There is likely no one outside of City Hall who knows more about those recommendations than Andrea Larson, who was Director of Strategic Management at the time. Larson led the workgroup, made that presentation in 2020, and helped draft the request for proposals that resulted in the report the Council received from CNA Analysis and Solutions in February.
Today, living in Minneapolis and working in the private sector, Larson cares about the city and is happy to talk about the place she calls home.
The day the report came out she wrote on Twitter, “MPD utilization report came out, and it is later than we’d wanted, but also staff gave basically this same information on 11/13/19. Really hope the next step isn’t to keep studying the problem.”
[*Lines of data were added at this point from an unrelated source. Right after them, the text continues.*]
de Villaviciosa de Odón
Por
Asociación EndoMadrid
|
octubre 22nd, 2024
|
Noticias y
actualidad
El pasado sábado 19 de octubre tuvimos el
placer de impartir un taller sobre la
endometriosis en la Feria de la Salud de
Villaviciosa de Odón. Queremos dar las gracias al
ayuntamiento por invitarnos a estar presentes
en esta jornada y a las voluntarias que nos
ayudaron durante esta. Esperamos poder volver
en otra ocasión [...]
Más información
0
The researchers reviewed all 1,794,408 calls made to 911 from 2016 to 2020. They found that roughly 500,000 of those calls were initiated by patrol officers themselves and the rest were calls for service from residents, businesses or visitors to the city. The study focused on the patrol division and the researchers were unable to analyze staffing in other police divisions, including investigations, because data on staffing levels and officer time use was not available.
One thing that stood out to Larson, she said, was that “the study reiterates that 27% of the volume of calls could move out of the MPD.”
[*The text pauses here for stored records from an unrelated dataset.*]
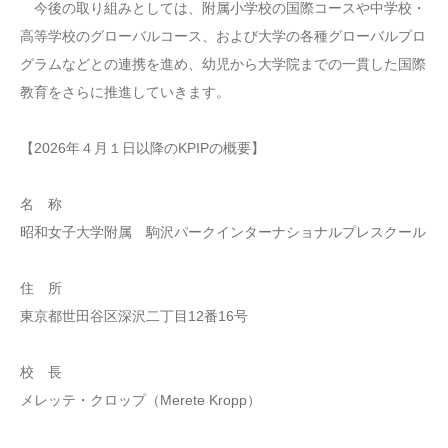
今後の取り組みとしては、附属小学校の国際コースや中学校・
高等学校のグローバルコース、および大学の各種グローバルプロ
グラムなどとの連携を進め、幼児から大学院までの一貫した国際
教育をさらに推進していきます。
【2026年４月１日以降のKPIPの概要】
名 称
昭和女子大学附属 駒沢パークインターナショナルプレスクール
住 所
東京都世田谷区深沢二丁目12番16号
校 長
メレッテ・クロップ（Merete Kropp）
The report broke calls for service into four subgroups. Most of the calls, 72.3%, fell into the category that require a licensed officer response according to state law. A much smaller number, 5.4%, were identified as calls involving a behavioral crisis that did not statutorily require a licensed officer response. A third group, theft-reporting calls, made up 5.6% of the calls, and the last group, making up 6.6%, included all other calls, like those involving animal complaints, to which an alternative agency or group could respond.
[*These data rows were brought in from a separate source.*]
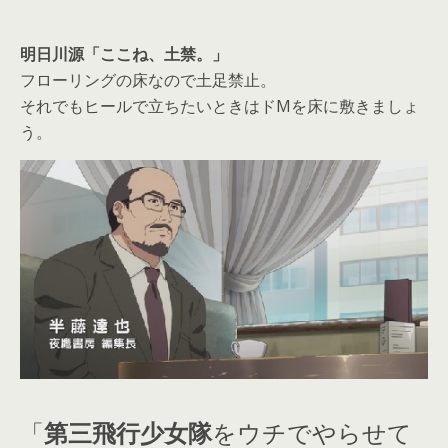
明日川源「ここね、土禁。」
フローリングの床なので土足禁止。
それでもヒールで立ちたいときはドMを床に敷きましょ
う。
「
第三飛行少女隊
をウチでやらせて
During the presentation, Zoe Thorkelson from CNA said, “If all behavioral health calls were taken off of the MPD response list, that would reduce the patrol staffing needs by 23 officers.” Adding the other two groups, theft-reporting and the other calls, could reduce the need by another 50, she estimated.
Although there was little data regarding other divisions, through observations and interviews the report concluded that since 2020, while the number of patrol officers was generally adequate, many other divisions, including investigations, were understaffed.
There was discussion at the meeting about the “discretionary” time that was estimated to take roughly 50% of the current patrol officers’ time, who generally work four 10-hour shifts a week. Discretionary time included any time spent not responding to calls, like patrolling, traffic stops and community engagement. The more discretionary time there is, the more officers are needed. If, for example, 33% of the time was spent responding to calls, the department should have closer to a total of 416 officers assigned to work in the patrol division to fill all the shifts. If 50% of their time was spent responding to calls, 278 officers would be sufficient. If their only assignment was to respond to calls, that number could be lower.
Committee members asked for clarity about what officers were actually doing during discretionary time and it was unclear if the department had any policy or guidelines on it whatsoever. There was no one from the mayor’s office or the Police Department available at the committee meeting to answer questions.
Larson said, “We want them to focus on those things that they are statutorily required to respond to.” She pointed out that non-licensed, or “civilian” alternative personnel doing some of the work would be less expensive, more efficient and “allows MPD to do the things they are supposed to be doing,” and that, “the fewer exposures MPD has to residents the less likely there is going to be a death.”
If there is funding, alternatives such as increasing (24/7) 311 staff to take theft reports, doubling the number of behavioral health response teams, using animal care and control staff, unarmed community service officers, or traffic control officers to respond to other low-risk calls have all been noted as possible options.
One of the big questions is, “How do we pay for it?”
The answer is likely one of three options: (1) cut services in other departments in the city; (2) raise taxes; or (3) take the money from the MPD. Larson prefers the third option, saying, “If MPD isn’t doing the work of responding to the calls, the cost of providing those services should move from MPD to the alternative responders so we’re not paying for the same services twice.”
This is more complicated, Larson observed, because, as this study also concluded, right now the department is understaffed and because of the charter provision that requires a minimum number of licensed officers. Larson admits that “the minimum offers a policy for residents to hold the city accountable” but believes that it is “old and rigid.” “The minimums were established in the ‘60s and were not based on data,” she said. “Continuing to implement policies set in the ‘60s is not helping us address the structural racism we find in our city today.”
While some hold a longer-term hope that deep cultural change is possible within the department, and others hope that this charter provision could be changed in the nearer future, Larson wants to see action taken now. “The mayor could actively work to move more work out of MPD,” she said, “and make sure police can focus on the work they are supposed to do.”